The Christmas Story
Do you know what I discovered last week? Black women saved Alabama’s soul and, ultimately, America’s with the trouncing of Roy Moore—that racist, pervert, accused pedophile, and abomination to the name of Christianity who tried to railroad his way into the U.S. Senate. You’re welcome, America! Even though I don’t live in Alabama, I am a Black woman, an Evangelical (until they do something that makes me throw up in my mouth), and a person who is used to seeing miracles. I know it seems hard to believe, but not every Christian in America has sold his or her soul to the Devil Trump and his minions—just enough of them have done so to make the rest of us occasionally wonder if there really is a God. So there you have it: God showed up in Alabama through Black women, therefore, thus did hope re-surge in me for the times ahead. All is not lost, my Peeps.
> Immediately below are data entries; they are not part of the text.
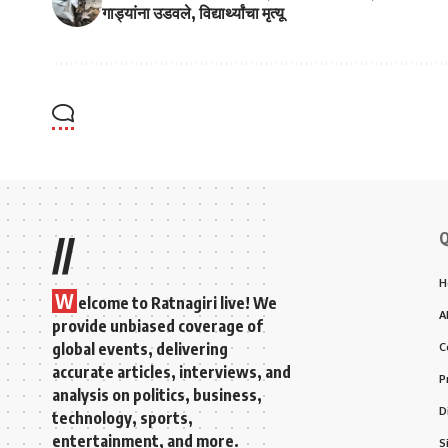
गाड्यांना उडवले, विद्यार्थ्यांचा मृत्यू
Q
//
H
W
elcome to Ratnagiri live! We
A
provide unbiased coverage of
global events, delivering
C
accurate articles, interviews, and
P
analysis on politics, business,
D
technology, sports,
entertainment, and more.
S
As I meditated on that unexpected burst of hope that came out of the Doug Jones win in Alabama, I felt this explosion of happiness and joy in my soul which got me to thinking about Christmas. (Of course, I was decorating the Christmas tree at the time, sipping champagne, and singing “Jingle Bells” at the top of my lungs, so thinking about Christmas might not have been a huge stretch of the imagination.) Contrary to what Fox News, paranoid White Evangelicals, and Trump would have you believe, there is no war on Christmas (trust me). Nobody cares if you say Merry Christmas or Happy Everything, just so long as you say it with love and good intentions. We’ve been bombarded with Christmas this and that here, there, and everywhere since the day before Halloween. Nobody in America has a problem saying “Merry Christmas”—just a problem living it. Christmas has been “lost in translation” and left on the cutting room floor in our country for a very long time.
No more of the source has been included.